I would say yes. I have been blown away a couple of times. But find it is like playing a slot machine. Occasionally you win — most of the time you lose. As long as my employer is willing to continue to cover the bet, I may as well pull the handle. I think it would be pretty hard to convince myself to pay for it myself, though.
Yes. Claude Code has turned quarter long initiatives into a few afternoons of prompting for me, in the context of multiple different massive legacy enterprise codebases. It all comes down to just reaching that "jesus take the wheel" level of trust in it. You have to be ok with letting it go off and potentially waste hundreds of dollars in tokens giving you nonsense, which it will some times. But when it doesn't it's like magic, and makes the times that it does worth the cost. Obviously you'll still review every line before merging, but that takes an order of magnitude less time than wrestling with it in the first place. It has fundamentally changed what myself and our team is able to accomplish.
Just speculating here, but I wouldn't be surprised if the truth of both parts of this sentence vary quite a bit amongst users of AI coding tools and their various applications; and, if so, if that explains a lot of the discrepancy amongst reports of success/enthusiasm levels.
The emperor is stark naked, but the hype is making people see clothes where there is only an hairy shriveled old man.

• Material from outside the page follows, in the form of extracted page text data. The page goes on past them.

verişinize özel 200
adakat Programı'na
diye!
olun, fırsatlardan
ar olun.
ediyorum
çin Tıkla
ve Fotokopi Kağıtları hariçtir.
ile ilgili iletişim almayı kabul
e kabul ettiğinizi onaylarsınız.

Sure, I can produce "working" code with Claude, but I have not ever been able to produce good working code. Yes, it can write a okay-ish unit test (almost 100% identical to how I'd have written it), and on a well structured codebase (not built with Claude) and with some preparation, it can kind of produce a feature. However, on more interesting problems it's just slop and you gotta keep trying and prodding until it produces something remotely reasonable.
It's addictive to watch it conjure up trash and you constantly trying to steer it in the right direction, but I have never ever ever been able to achieve the code quality level that I am comfortable with. Fast prototype? Sure. Code that can pass my code review? Nah.

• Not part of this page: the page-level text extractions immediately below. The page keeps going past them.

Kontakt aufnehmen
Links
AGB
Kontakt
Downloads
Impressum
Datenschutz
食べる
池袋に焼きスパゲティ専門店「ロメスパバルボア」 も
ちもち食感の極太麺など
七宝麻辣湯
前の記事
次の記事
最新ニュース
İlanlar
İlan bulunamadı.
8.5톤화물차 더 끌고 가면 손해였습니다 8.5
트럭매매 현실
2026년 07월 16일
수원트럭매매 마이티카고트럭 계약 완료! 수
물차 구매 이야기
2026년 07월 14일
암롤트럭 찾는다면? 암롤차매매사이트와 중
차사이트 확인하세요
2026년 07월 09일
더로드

What is also funny is how non-deterministic the quality of the output is. Sometimes it really does feel like you almost fly off with it, and then bam, garbage. It feels like a roulette, and you gotta keep spinning the wheel to get your dopamine hit/reward.
All while wasting money and time, and still it ends up far far worse than you doing it in the first place. Hard pass.
I would've thought that following the initial argument and the progression to the latest trend we would've ended at use agents and write specs and these several currently popular MCPs.
I guess my rant is it to arrive at the point that no one knows what the "correct" way to use them is yet. A hammer has many uses.